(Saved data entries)
=== Section Start ===

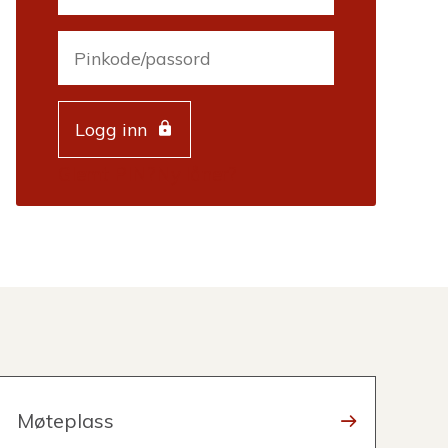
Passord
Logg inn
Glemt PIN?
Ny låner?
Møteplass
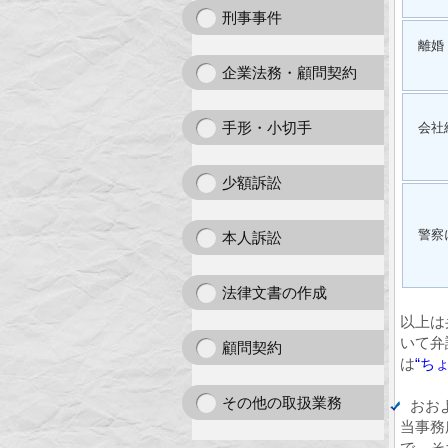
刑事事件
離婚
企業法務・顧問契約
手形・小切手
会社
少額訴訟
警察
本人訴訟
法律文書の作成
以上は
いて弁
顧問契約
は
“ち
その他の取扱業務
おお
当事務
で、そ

=== Section End ===
=== Section Start ===

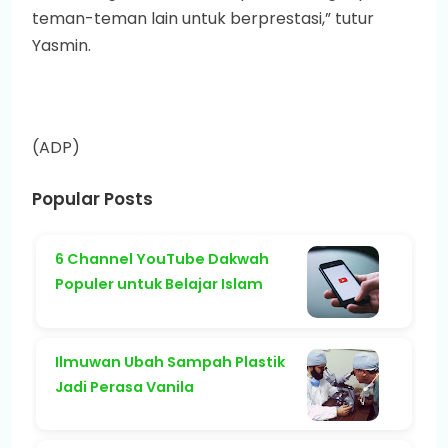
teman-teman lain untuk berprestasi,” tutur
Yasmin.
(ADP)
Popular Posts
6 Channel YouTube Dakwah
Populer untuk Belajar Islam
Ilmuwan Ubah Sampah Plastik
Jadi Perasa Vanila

=== Section End ===

- WORK REQUEST
Of the entries above, transcribe exactly those lines that fall between the line containing "Populer untuk Belajar Islam" and the line containing "Jadi Perasa Vanila", together with those two lines.

- REPLY TO THE EXERCISE
Populer untuk Belajar Islam
Ilmuwan Ubah Sampah Plastik
Jadi Perasa Vanila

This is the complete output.